Top of Data for this task
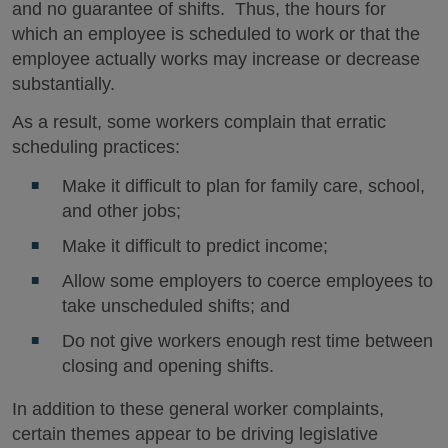
and no guarantee of shifts. Thus, the hours for
which an employee is scheduled to work or that the
employee actually works may increase or decrease
substantially.
As a result, some workers complain that erratic
scheduling practices:
Make it difficult to plan for family care, school,
and other jobs;
Make it difficult to predict income;
Allow some employers to coerce employees to
take unscheduled shifts; and
Do not give workers enough rest time between
closing and opening shifts.
In addition to these general worker complaints,
certain themes appear to be driving legislative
Bottom of Data for this task
> _About this task_
What lines of the material above contain "difficult"? Return each of them.

> _Output for this exercise_
Make it difficult to plan for family care, school,
Make it difficult to predict income;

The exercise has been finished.